The opposite is happening in the South Island towns where there aren’t enough workers to meet the demand and unemployment is at a ten year low with Ashburton at 1.9%, the MacKenzie District 1.4%, Hurunui 1.7% and Timaru 2.7%.

So much money in the PGF; some of it could surely be spent in researching opportunities for labour movement between the provinces?

On the AM show this week the Ashburton mayor, Donna Favel, told Duncan Garner that Ashburton has a shortage of workers. Businesses in her area need around 500 people to fill jobs as truck drivers, dairy workers, GPs, teachers, police, mechanics, excavators and medical professionals to name a few.  They need people right across the board.  A production plant wants to expand lines but cannot get staff and a factory cannot open until it gets staff. The Ashburton District Council has a link on their website to local job vacancies.
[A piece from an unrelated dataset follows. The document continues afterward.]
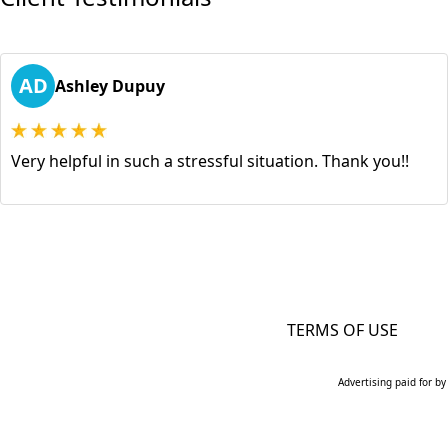
AD
Ashley Dupuy
Very helpful in such a stressful situation. Thank you!!
TERMS OF USE
Advertising paid for by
Favel said the Clutha district has the same problem and the mayor of Dunedin, Brian Cadogen, says Dunedin needs around 800 workers. These numbers are not necessarily reflected in advertised jobs because businesses aren’t always advertising.

Having a pile of money to spend will not improve any regions if the spending is not allocated wisely and does not address the individual needs of the provinces.  We need to properly use the labour resources that we already have before we do anything else. This is the first thing for central government to look at.